Eco-Run to answer questions about fuel economy

Ottawa-to-Montreal trek to highlight fuel-efficient technologies and driving style

Published: May 28, 2013, 11:00 AM
Updated: November 22, 2021, 4:02 PM

AJAC Eco-Run - Chevrolet Cruze Eco

Last year, the Automobile Journalists Association of Canada (AJAC) conducted its first Eco-Run to highlight to consumers the merits of the broad range of fuel-efficient technologies available on today's vehicles, as well as the benefits of driving in a fuel-efficient manner.

That event ran from Brighton to London, in Ontario – a route that paid homage to Britain's famous London-to-Brighton run for vintage cars, which is one of the world's oldest automotive events.

Next week, AJAC's second annual Eco-Run will kick off at Parliament Hill in Ottawa and proceed to Montreal, with various stops en route.

Twenty AJAC journalists will pilot 20 different vehicles on the drive, switching as they go to experience the many different technologies they represent – everything from battery-electric vehicles to hybrids to advanced-technology gasoline-powered vehicles to diesels.
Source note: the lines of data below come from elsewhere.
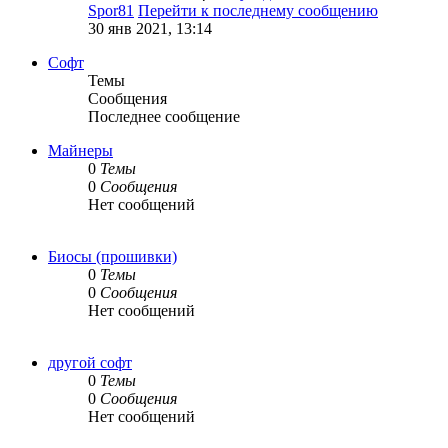
Spor81
Перейти к последнему сообщению
30 янв 2021, 13:14
Софт
Темы
Сообщения
Последнее сообщение
Майнеры
0
Темы
0
Сообщения
Нет сообщений
Биосы (прошивки)
0
Темы
0
Сообщения
Нет сообщений
другой софт
0
Темы
0
Сообщения
Нет сообщений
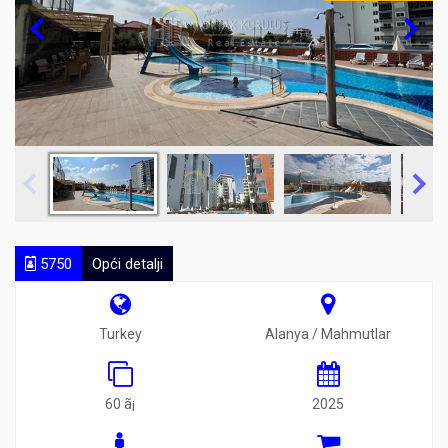
5750
Opći detalji
Turkey
Alanya / Mahmutlar
60 ã¡
2025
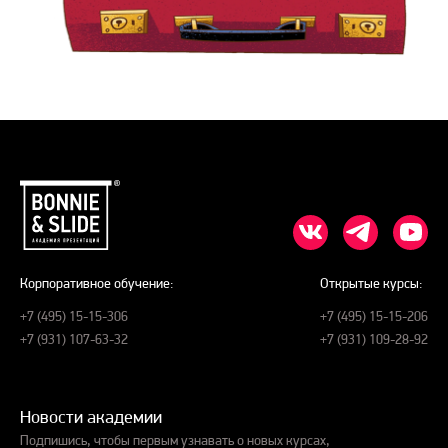
Корпоративное обучение:
Открытые курсы:
+7 (495) 15-15-306
+7 (495) 15-15-206
+7 (931) 107-63-32
+7 (931) 109-28-92
Новости академии
Подпишись, чтобы первым узнавать о новых курсах,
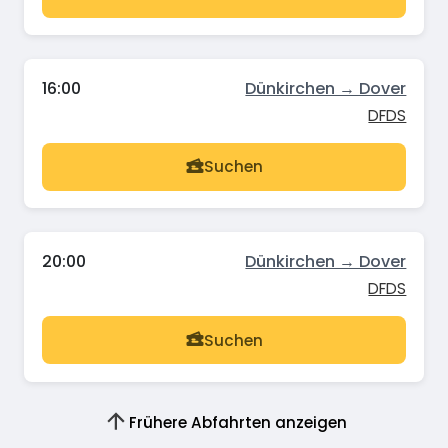
16:00
Dünkirchen → Dover
DFDS
Suchen
20:00
Dünkirchen → Dover
DFDS
Suchen
Frühere Abfahrten anzeigen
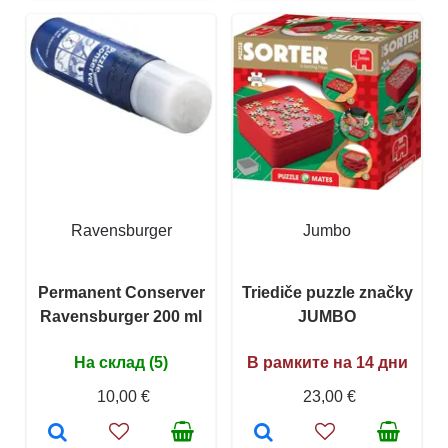
Ravensburger
Jumbo
Permanent Conserver
Triediče puzzle značky
Ravensburger 200 ml
JUMBO
На склад (5)
В рамките на 14 дни
10,00 €
23,00 €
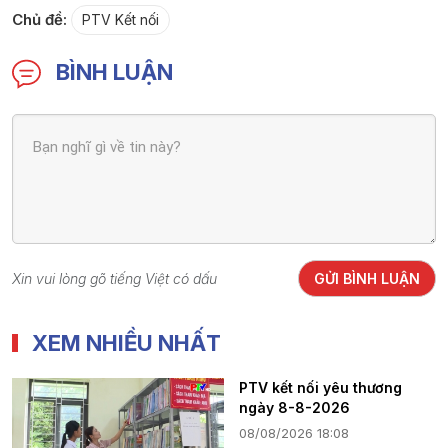
Chủ đề:
PTV Kết nối
BÌNH LUẬN
Xin vui lòng gõ tiếng Việt có dấu
GỬI BÌNH LUẬN
XEM NHIỀU NHẤT
PTV kết nối yêu thương
ngày 8-8-2026
08/08/2026 18:08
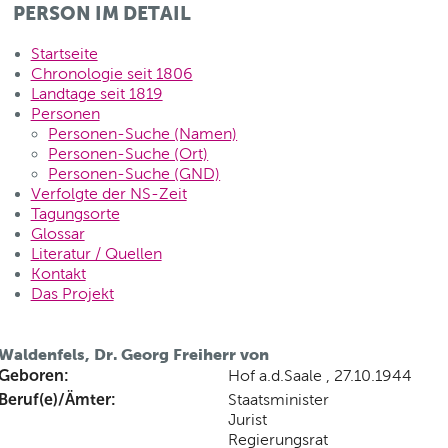
PERSON IM DETAIL
Startseite
Chronologie seit 1806
Landtage seit 1819
Personen
Personen-Suche (Namen)
Personen-Suche (Ort)
Personen-Suche (GND)
Verfolgte der NS-Zeit
Tagungsorte
Glossar
Literatur / Quellen
Kontakt
Das Projekt
Waldenfels, Dr. Georg Freiherr von
Geboren:
Hof a.d.Saale , 27.10.1944
Beruf(e)/Ämter:
Staatsminister
Jurist
Regierungsrat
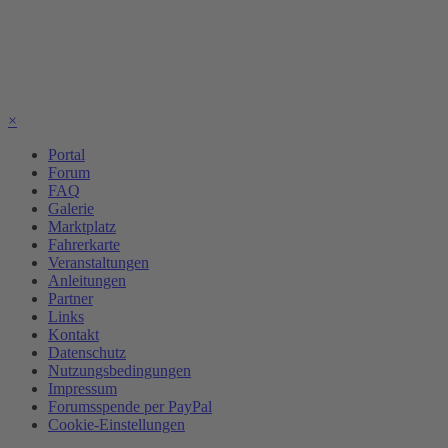
×
Portal
Forum
FAQ
Galerie
Marktplatz
Fahrerkarte
Veranstaltungen
Anleitungen
Partner
Links
Kontakt
Datenschutz
Nutzungsbedingungen
Impressum
Forumsspende per PayPal
Cookie-Einstellungen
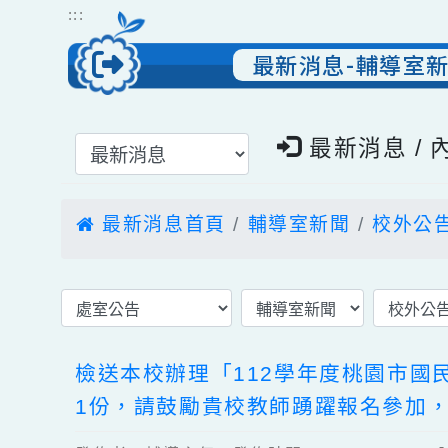
跳到主要內容
網站導覽
:::
最新消息-輔導
選擇後頁面內容會更新
最新消息 
最新消息首頁
輔導室新聞
校外
檢送本校辦理「112學年度桃園
1份，請鼓勵貴校教師踴躍報名參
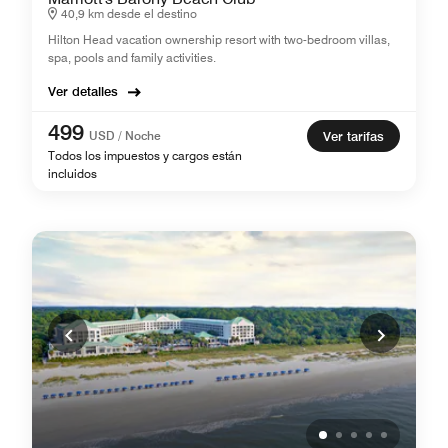
40,9 km desde el destino
Hilton Head vacation ownership resort with two-bedroom villas,
spa, pools and family activities.
Ver detalles
499
USD / Noche
Ver tarifas
Todos los impuestos y cargos están
incluidos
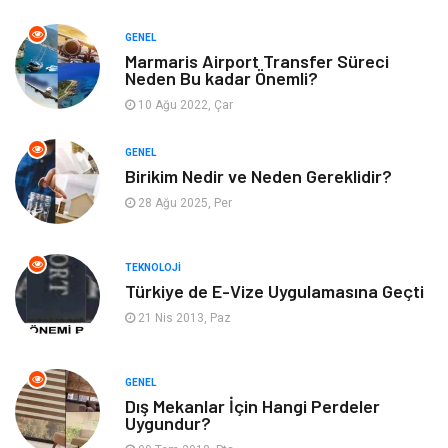
Bilgisayar & Yazılım
Metalar
GENEL
Marmaris Airport Transfer Süreci
Neden Bu kadar Önemli?
Mobilya
Seo Teknikleri
10 Ağu 2022, Çar
Tatil
Arama Motorları
GENEL
Optimizasyonu
Birikim Nedir ve Neden Gereklidir?
28 Ağu 2025, Per
Webmaster Araçları
Bebek Giyim
Görsel
Aksesuar
TEKNOLOJI
Türkiye de E-Vize Uygulamasına Geçti
Backlink
İçerik
21 Nis 2013, Paz
Domain
Kurumsal
GENEL
Dış Mekanlar İçin Hangi Perdeler
Hediyelik Eşya
Kültür
Uygundur?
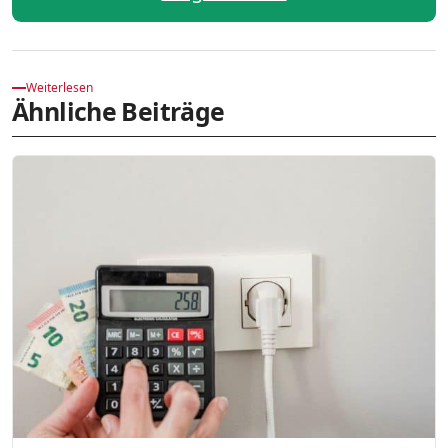
Weiterlesen
Ähnliche Beiträge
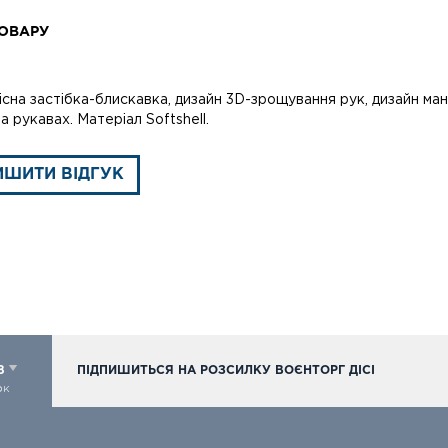
ОВАРУ
існа застібка-блискавка, дизайн 3D-зрощування рук, дизайн манж
а рукавах. Матеріал Softshell.
ИШИТИ ВІДГУК
98
ПІДПИШИТЬСЯ НА РОЗСИЛКУ ВОЄНТОРГ ДІСІ
ок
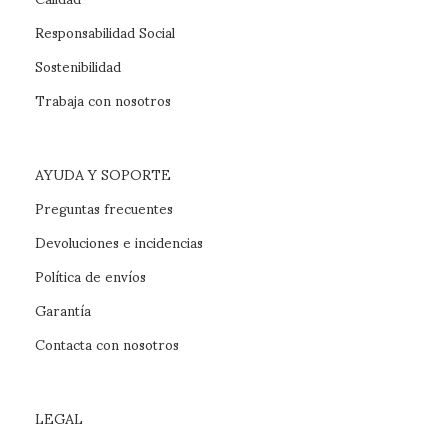
Responsabilidad Social
Sostenibilidad
Trabaja con nosotros
AYUDA Y SOPORTE
Preguntas frecuentes
Devoluciones e incidencias
Política de envíos
Garantía
Contacta con nosotros
LEGAL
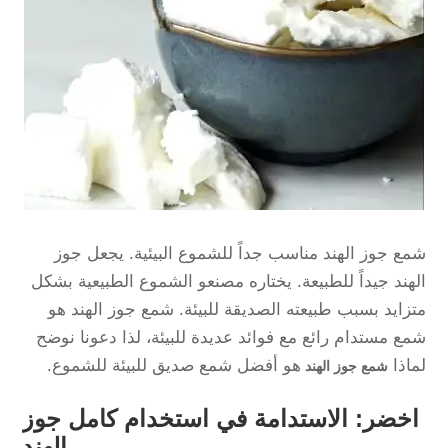
شمع جوز الهند مناسب جداً للشموع البيئية. يجعل جوز
الهند جيداً للطبيعة. يختاره مصنعو الشموع الطبيعية بشكل
متزايد بسبب طبيعته الصديقة للبيئة. شمع جوز الهند هو
شمع مستدام رائع مع فوائد عديدة للبيئة، لذا دعونا نوضح
لماذا
هو أفضل شمع صديق للبيئة للشموع.
شمع جوز الهند
اخضر: الاستدامة في استخدام كامل جوز
الهند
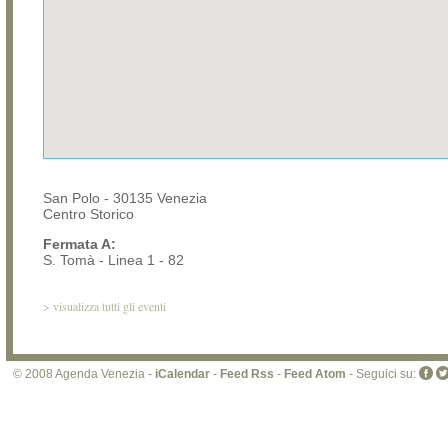
San Polo - 30135 Venezia
Centro Storico
Fermata A:
S. Tomà - Linea 1 - 82
>
visualizza tutti gli eventi
© 2008 Agenda Venezia -
iCalendar
-
Feed Rss
-
Feed Atom
- Seguici su:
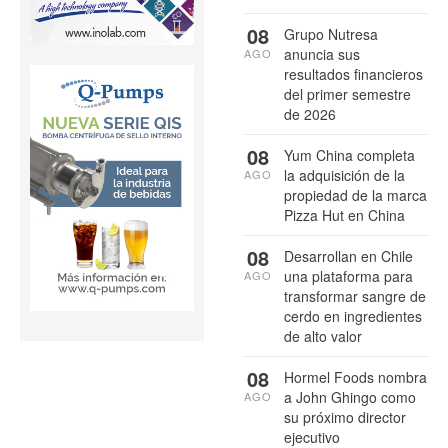
08
Grupo Nutresa
anuncia sus
AGO
resultados financieros
del primer semestre
de 2026
08
Yum China completa
la adquisición de la
AGO
propiedad de la marca
Pizza Hut en China
08
Desarrollan en Chile
una plataforma para
AGO
transformar sangre de
cerdo en ingredientes
de alto valor
08
Hormel Foods nombra
a John Ghingo como
AGO
su próximo director
ejecutivo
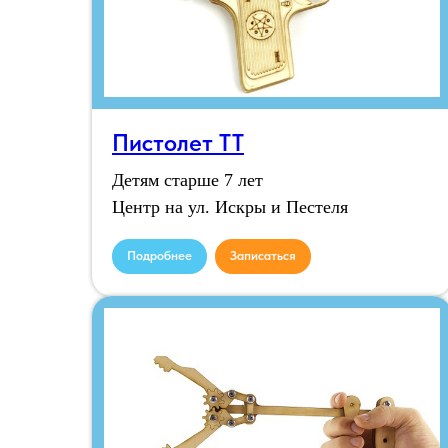
Пистолет ТТ
Детям старше 7 лет
Центр на ул. Искры и Пестеля
Подробнее
Записаться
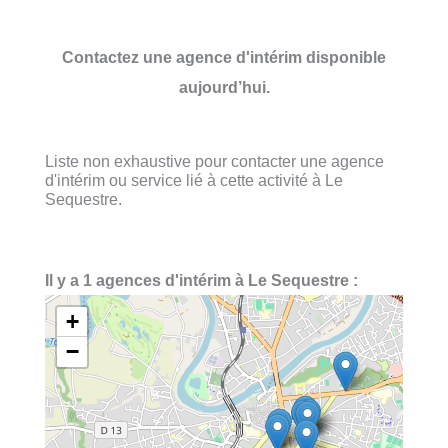
Contactez une agence d'intérim disponible
aujourd’hui.
Liste non exhaustive pour contacter une agence
d'intérim ou service lié à cette activité à Le
Sequestre.
Il y a 1 agences d'intérim à Le Sequestre :
+
−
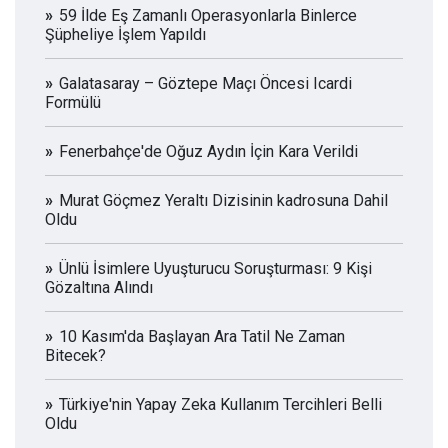
59 İlde Eş Zamanlı Operasyonlarla Binlerce
Şüpheliye İşlem Yapıldı
Galatasaray – Göztepe Maçı Öncesi Icardi
Formülü
Fenerbahçe'de Oğuz Aydın İçin Kara Verildi
Murat Göçmez Yeraltı Dizisinin kadrosuna Dahil
Oldu
Ünlü İsimlere Uyuşturucu Soruşturması: 9 Kişi
Gözaltına Alındı
10 Kasım'da Başlayan Ara Tatil Ne Zaman
Bitecek?
Türkiye'nin Yapay Zeka Kullanım Tercihleri Belli
Oldu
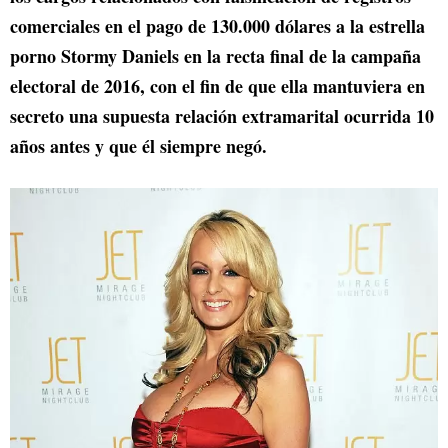
comerciales en el pago de 130.000 dólares a la estrella
porno Stormy Daniels en la recta final de la campaña
electoral de 2016, con el fin de que ella mantuviera en
secreto una supuesta relación extramarital ocurrida 10
años antes y que él siempre negó.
Fuel- or energy-consumption on each vehicle will be measured and recorded for each leg of the journey by representatives of Natural Resources Canada (NRCan). Using sophisticated instrumentation, they'll also be able to evaluate each driver's driving style and assess its effect on fuel consumption.

Taking a page from the Tour de France, a Green Jersey will be presented to the most fuel-efficient driver each day.

What can consumers expect to learn from this exercise?

First, that there are a whole range of different technologies on today's vehicles that can help drivers reduce their fuel or energy consumption.

Second, that all those technologies, aren't equal. Different technologies, and even different approaches to similar technologies, such as hybrids, may perform better in some conditions than in others.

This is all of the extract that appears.